Eh, I didn't think either one acted badly. The interviewer had to work to hard to try and shoehorn in the questions, but they weren't disrespectful nor wildly out of bounds. RDJ remained polite and chose to end the interview, no big deal there, either.
I'm not sure why this is supposed to be news, really.

Gahrie said...

What if he just wants to do what *he* wants to do with his life?

That's okay too, right?


Sure. Hell I think it would have been OK if he had continued to use drugs and ODed. I am a firm believer in the freedom to make your own choices.
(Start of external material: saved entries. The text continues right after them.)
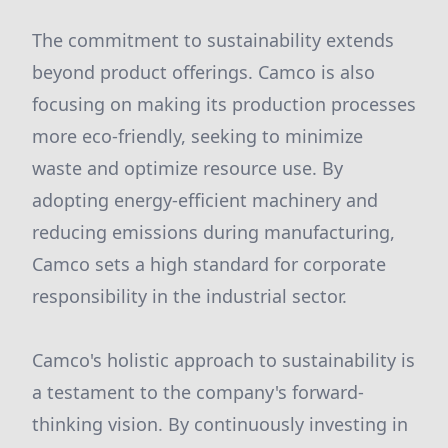
The commitment to sustainability extends
beyond product offerings. Camco is also
focusing on making its production processes
more eco-friendly, seeking to minimize
waste and optimize resource use. By
adopting energy-efficient machinery and
reducing emissions during manufacturing,
Camco sets a high standard for corporate
responsibility in the industrial sector.
Camco's holistic approach to sustainability is
a testament to the company's forward-
thinking vision. By continuously investing in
I just think using his lifestory to help others is the civilized thing to do for a man in his position.

doofus said...

You will notice that RDJ looks to the side before walking out. That is him checking with his publicity person that this little dweeb has broken the rules of the junket, ie, he has two minutes to talk about Avengers, not RDJ. I am impressed the way he stays on-message and overcomes his pretty clear anger at the ambush journalism to keep it classy. What a guy!

robinintn said...

Over at Moe Lane there's a headline: As God is My Witness, I Thought Robert Downey said 'Dinosaur.'

Bill said...

I tend not to trust people with hyphenated names. They're usually either snotty toffs or snotty leftists.

William said...

Bonus points to Downey for ending the interview in a way consistent with his Ironman persona--just the right mixture of arrogance and humor. So it works out ok for publicizing the movie.

William said...

He would have made an interesting choice to play Stephen Hawking in that biopic.

Paul Snively said...

Because.

CatherineM said...

Gahrie- he has spoken about his past. A lot. That was 20 years ago. Move on. Also, that wasn't the interviewers interest. The interviewer wasn't interested in helping people. He was interested in "gotcha!" You're not a liberal! Explain yourself infidel!
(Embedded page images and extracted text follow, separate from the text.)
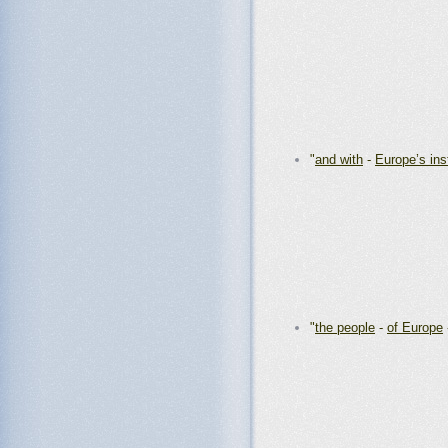
"
and with
-
Europe’s ins
"
the people
-
of Europe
The only thing RDJ could have done better was run out the clock. "I am sorry...what interview...NYT? Hmmmm. I don't recall. What year?....hmmmm not ringing a... Oh sorry. Must go. Lovely to meet you!

T J Sawyer said...

I've heard the name Robert Downey Jr. but couldn't place him. So, I read his Wikipedia entry. Still couldn't figure out who he was so skipped the video.

I hope he is not someone that is really important.

Who Am Us Anyway? said...

That wasn't arrogance; that was self respect in action. I respect guys who have self respect. Well played, Robert Downey, Jr.

Rhythm and Balls said...

You guys are funny the way you fawn over this as if it was a groundbreaking event. Anyone can refuse a question at any time. And always could.

Rusty said...

Rhythm and Balls said...
You guys are funny the way you fawn over this as if it was a groundbreaking event. Anyone can refuse a question at any time. And always could.
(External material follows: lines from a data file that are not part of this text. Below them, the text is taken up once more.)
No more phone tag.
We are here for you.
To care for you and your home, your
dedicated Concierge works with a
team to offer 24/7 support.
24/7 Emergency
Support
Said the lame ass joker who isn't Ironman.

tds said...

it's a bit like intentionally offering a cigarette to someone who quit smoking, or a vodka shot to an AA member

I Callahan said...

I've heard the name Robert Downey Jr. but couldn't place him. So, I read his Wikipedia entry. Still couldn't figure out who he was so skipped the video. I hope he is not someone that is really important.

Either you're over 95 years old, under 8 years old, living the Ted Kaczynski life or just showing us rubes how much better you are by not watching TV or movies.

Pet peeve - statements like the above are just as ridiculous as those made by some of these celebrities themselves.

zefal said...

Julie C said...

"Yeah, his parting shot was: you aren't a journalist with Diane Sawyer's reputation or prestige. You ain't no Barbara Walters. I don't have to play nice with you when I'm here to do my contractually obligated publicity for this very expensive movie."

I'd say he was just stating that was the type of questions Sawyer would ask.

EMD said...

I just think using his lifestory to help others is the civilized thing to do for a man in his position.

He's done this repeatedly at appropriate times. Just not every interview needs the "tell us about your junkie days" line of questioning.